[WHAT NEEDS TO BE DONE]
Lines that include the string "hračky" are the ones to copy from the entries below.

________________

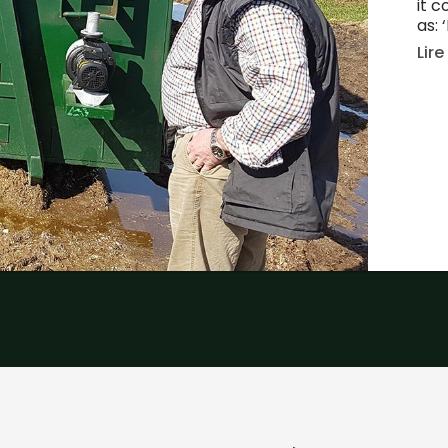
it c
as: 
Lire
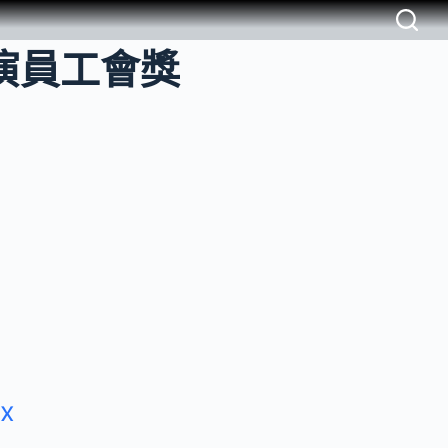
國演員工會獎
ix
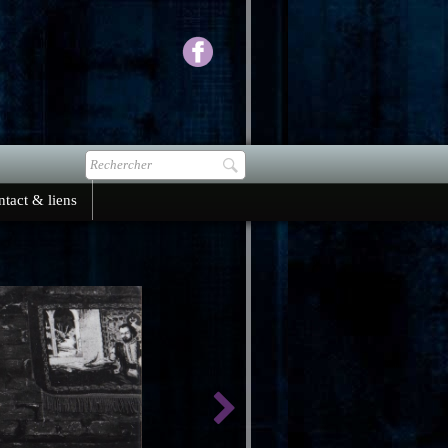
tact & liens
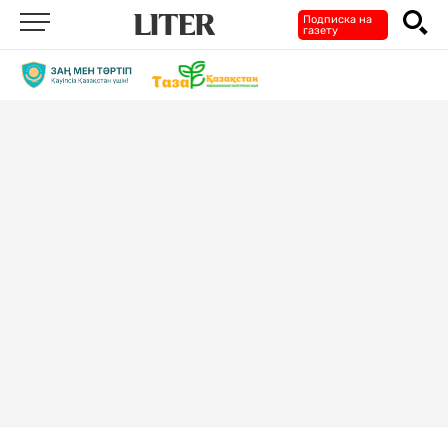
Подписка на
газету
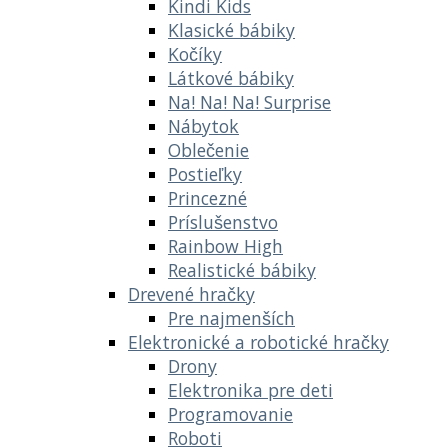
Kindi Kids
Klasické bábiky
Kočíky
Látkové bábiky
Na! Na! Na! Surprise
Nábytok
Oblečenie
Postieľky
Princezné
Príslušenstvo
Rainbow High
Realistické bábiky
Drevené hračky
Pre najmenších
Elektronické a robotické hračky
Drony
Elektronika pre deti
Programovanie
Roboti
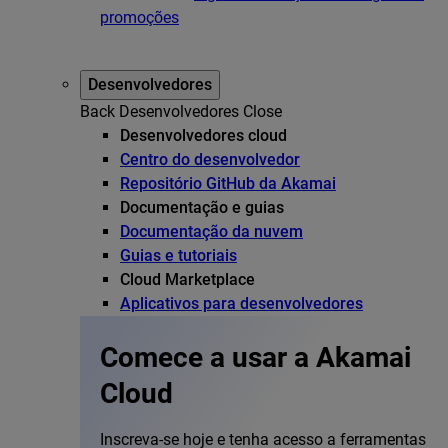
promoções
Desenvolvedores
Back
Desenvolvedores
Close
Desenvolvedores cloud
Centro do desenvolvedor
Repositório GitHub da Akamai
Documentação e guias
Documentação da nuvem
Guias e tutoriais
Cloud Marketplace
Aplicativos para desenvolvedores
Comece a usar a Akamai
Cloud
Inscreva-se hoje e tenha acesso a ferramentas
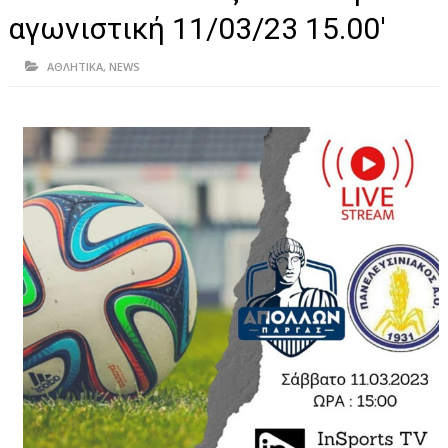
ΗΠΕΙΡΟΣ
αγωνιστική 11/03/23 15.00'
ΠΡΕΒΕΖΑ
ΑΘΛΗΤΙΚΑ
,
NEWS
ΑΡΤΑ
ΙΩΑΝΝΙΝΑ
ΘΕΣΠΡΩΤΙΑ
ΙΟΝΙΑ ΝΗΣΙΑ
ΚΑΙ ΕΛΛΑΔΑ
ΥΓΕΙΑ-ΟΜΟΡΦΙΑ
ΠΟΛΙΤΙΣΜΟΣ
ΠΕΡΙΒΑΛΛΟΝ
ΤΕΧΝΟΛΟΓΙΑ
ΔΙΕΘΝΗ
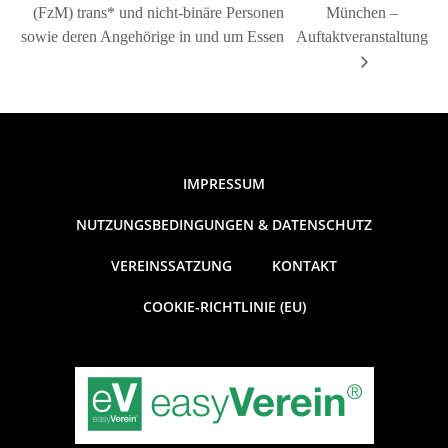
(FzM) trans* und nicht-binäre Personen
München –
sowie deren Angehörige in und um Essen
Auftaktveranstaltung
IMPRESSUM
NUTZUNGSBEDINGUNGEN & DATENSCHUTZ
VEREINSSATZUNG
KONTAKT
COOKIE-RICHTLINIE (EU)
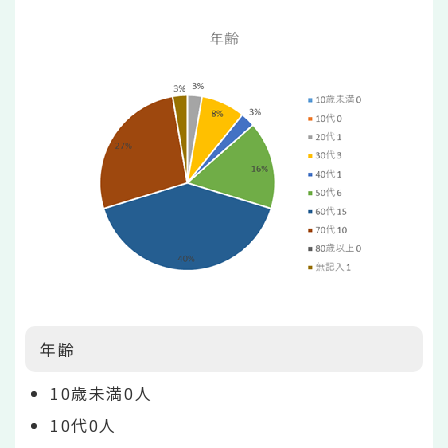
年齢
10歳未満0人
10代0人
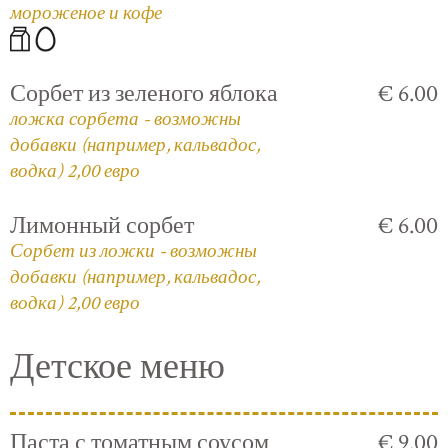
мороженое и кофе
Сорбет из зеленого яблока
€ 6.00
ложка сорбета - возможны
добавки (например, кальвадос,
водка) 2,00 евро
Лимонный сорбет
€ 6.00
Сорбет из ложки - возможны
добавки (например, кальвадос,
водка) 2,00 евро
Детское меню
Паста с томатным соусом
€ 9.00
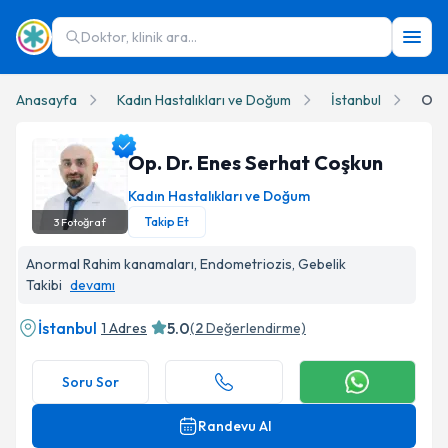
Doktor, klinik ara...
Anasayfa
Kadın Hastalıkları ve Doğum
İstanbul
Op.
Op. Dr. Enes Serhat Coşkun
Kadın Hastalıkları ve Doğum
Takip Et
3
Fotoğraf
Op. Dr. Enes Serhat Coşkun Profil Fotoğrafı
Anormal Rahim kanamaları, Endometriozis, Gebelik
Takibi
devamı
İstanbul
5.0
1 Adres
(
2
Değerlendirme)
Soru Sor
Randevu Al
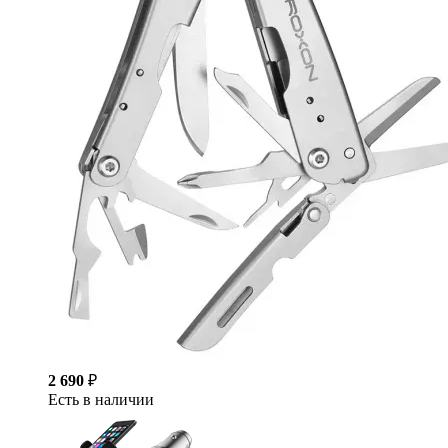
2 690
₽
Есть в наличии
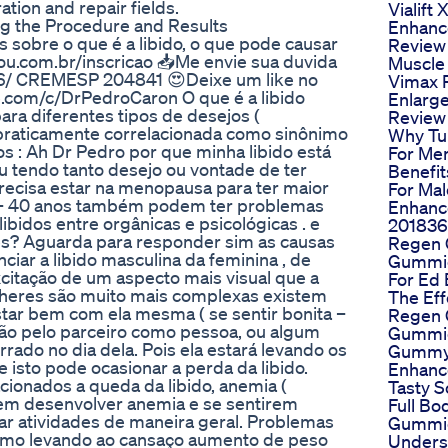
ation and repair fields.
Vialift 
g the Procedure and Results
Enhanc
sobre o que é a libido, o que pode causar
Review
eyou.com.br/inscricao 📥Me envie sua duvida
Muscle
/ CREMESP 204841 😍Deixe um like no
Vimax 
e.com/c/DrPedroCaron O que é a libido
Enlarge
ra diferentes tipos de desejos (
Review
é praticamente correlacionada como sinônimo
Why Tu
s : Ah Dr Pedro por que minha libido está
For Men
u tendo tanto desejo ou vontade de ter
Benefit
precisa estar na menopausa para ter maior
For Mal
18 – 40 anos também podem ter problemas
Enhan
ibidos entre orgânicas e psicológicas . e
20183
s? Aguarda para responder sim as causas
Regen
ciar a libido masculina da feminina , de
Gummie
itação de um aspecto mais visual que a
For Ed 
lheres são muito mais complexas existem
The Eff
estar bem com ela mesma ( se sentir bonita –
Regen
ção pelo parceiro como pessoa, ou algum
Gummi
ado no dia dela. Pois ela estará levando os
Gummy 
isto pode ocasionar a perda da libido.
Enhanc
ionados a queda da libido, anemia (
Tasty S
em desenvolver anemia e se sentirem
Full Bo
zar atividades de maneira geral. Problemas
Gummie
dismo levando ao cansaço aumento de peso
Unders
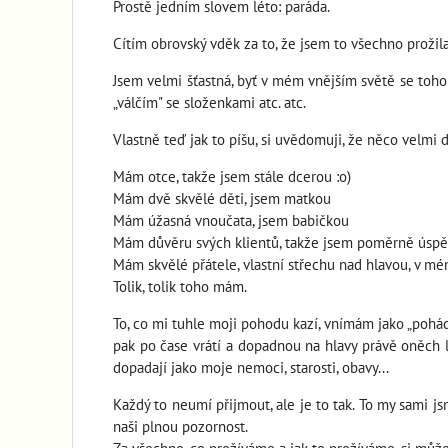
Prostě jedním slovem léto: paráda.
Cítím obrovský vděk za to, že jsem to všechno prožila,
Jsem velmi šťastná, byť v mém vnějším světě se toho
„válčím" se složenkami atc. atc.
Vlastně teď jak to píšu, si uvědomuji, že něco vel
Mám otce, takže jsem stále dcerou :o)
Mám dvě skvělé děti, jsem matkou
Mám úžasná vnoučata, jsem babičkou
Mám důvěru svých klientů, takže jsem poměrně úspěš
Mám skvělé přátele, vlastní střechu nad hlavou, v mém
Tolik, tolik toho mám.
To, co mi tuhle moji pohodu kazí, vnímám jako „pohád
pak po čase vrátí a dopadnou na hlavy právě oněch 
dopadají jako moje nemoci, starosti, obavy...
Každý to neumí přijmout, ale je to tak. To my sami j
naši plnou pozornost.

________________

[TASK RESPONSE]
Drevené hračky
Elektronické a robotické hračky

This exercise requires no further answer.